The headline for this post kind of sums up the situation nicely. I have zero friends and zero best man.
Actually it's not entirely true. My best friend who is a woman, moved to Australia 6 years ago and cannot afford to come or take time off work (she's a teacher with strict rules on annual leave) to come from Australia to the UK for the wedding.
I am 38 years old, I haven't spoken to anyone I went to school or college with in decades. And I haven't spoken to anyone I went to uni with since the day I returned my graduation robes.
I recently got a diagnosis for ADHD and Aspbergers, which explains why I have struggled to make and maintain relationships.
I have my family coming to the Wedding (except for my Dad and step mother who didn't want to come and uninvited themselves, needless to say the entire family are appalled), 2 work colleagues, and a few people I play Dungeons and Dragons with. Of the above, none are Best Man material, several had no idea what my last name was until they received their Save the Dates, and not a single person (other than my mum and her partner) have ever even seen the inside of my house.
Most of my fiancé's friends I have only met once or twice, so they're a no go.
It's embarrassing as my fiancé has about 60 people coming. Close friends, University friends, family, and work friends, and my guest list is less than 10 (and declining)
I have been putting off getting engaged for 8 years and the wedding for another 2 because I am frankly embarrassed that I will be stood at the front of the church, by myself, surrounded predominantly by strangers, and having to spend a day celebrating with strangers and having my photo taken (which I hate more than anything in the entire world), dancing (which is on par with having my photo taken), whilst trying to pretend that the entire thing isn't uncomfortable, embarrassing and outright depressing.
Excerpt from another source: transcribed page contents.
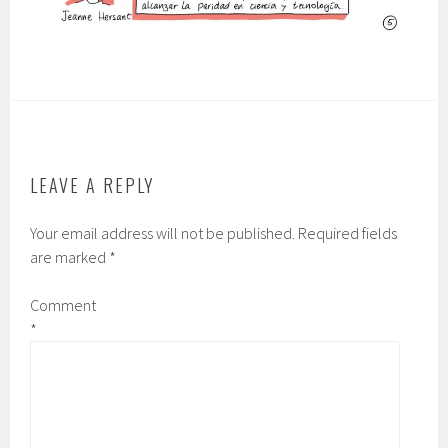
LEAVE A REPLY
Your email address will not be published.
Required fields
are marked
*
Comment
*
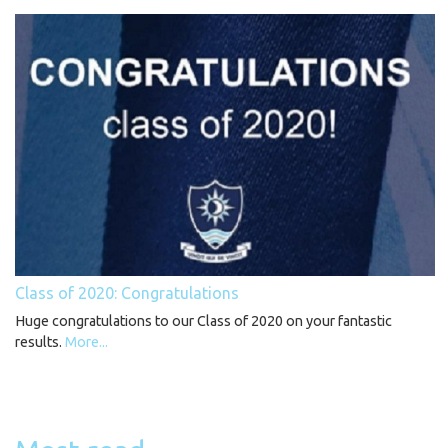
Class of 2020: Congratulations
Huge congratulations to our Class of 2020 on your fantastic
results.
More...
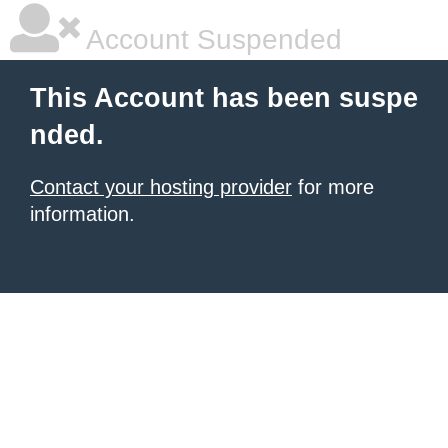
Account Suspended
This Account has been suspe
nded.
Contact your hosting provider
for more
information.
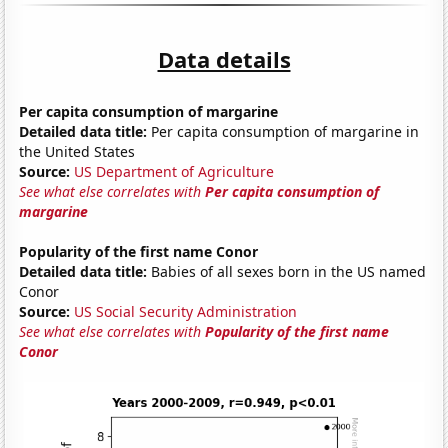
Data details
Per capita consumption of margarine
Detailed data title:
Per capita consumption of margarine in
the United States
Source:
US Department of Agriculture
See what else correlates with
Per capita consumption of
margarine
Popularity of the first name Conor
Detailed data title:
Babies of all sexes born in the US named
Conor
Source:
US Social Security Administration
See what else correlates with
Popularity of the first name
Conor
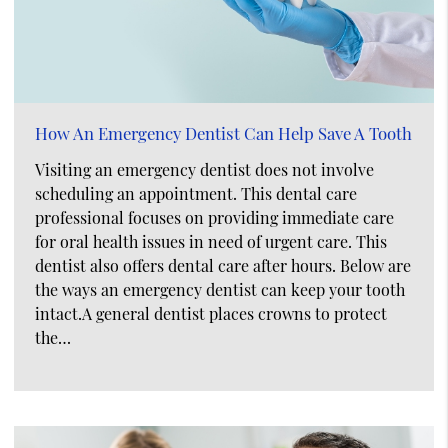
How An Emergency Dentist Can Help Save A Tooth
Visiting an emergency dentist does not involve
scheduling an appointment. This dental care
professional focuses on providing immediate care
for oral health issues in need of urgent care. This
dentist also offers dental care after hours. Below are
the ways an emergency dentist can keep your tooth
intact.A general dentist places crowns to protect
the…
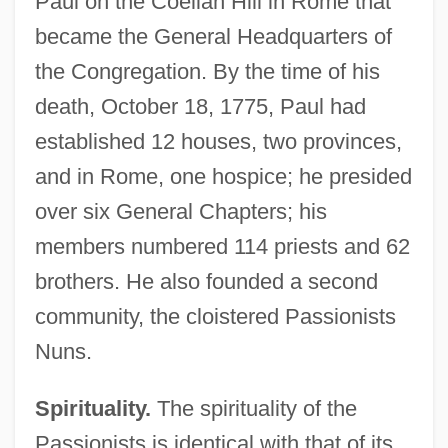
Paul on the Coelian Hill in Rome that
became the General Headquarters of
the Congregation. By the time of his
death, October 18, 1775, Paul had
established 12 houses, two provinces,
and in Rome, one hospice; he presided
over six General Chapters; his
members numbered 114 priests and 62
brothers. He also founded a second
community, the cloistered Passionists
Nuns.
Spirituality.
The spirituality of the
Passionists is identical with that of its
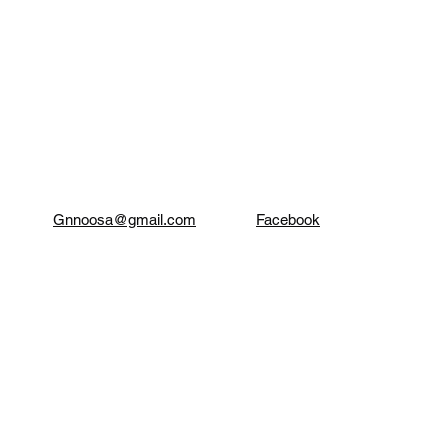
Gnnoosa@gmail.com
Facebook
Whenever my fiancé has friends and family around, I busy myself with hosting, cooking, cleaning, making drinks, and dissolving into the background.
At my own wedding I can't do any of this, and I don't even have a friend to cling onto.
This is the first time I have said this, but felt that I needed to reach out for advice. The wedding is in July and I don't know what to do. At this point I am tempted to just forego having a Best Man and muddle through the day.